▶ **What this task involves**: A letter-for-letter copy of the listing is required, with no pictures in it.
------
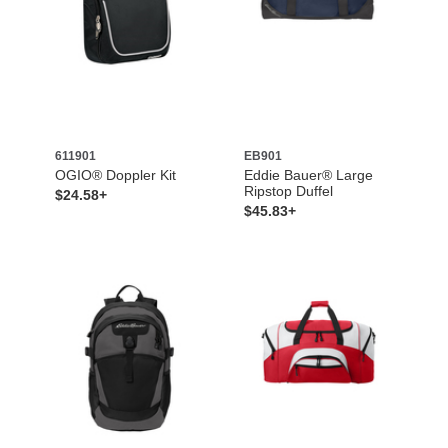
611901
EB901
OGIO® Doppler Kit
Eddie Bauer® Large
Ripstop Duffel
$24.58+
$45.83+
------
▶ **Response to this task**:
611901
EB901
OGIO® Doppler Kit
Eddie Bauer® Large
Ripstop Duffel
$24.58+
$45.83+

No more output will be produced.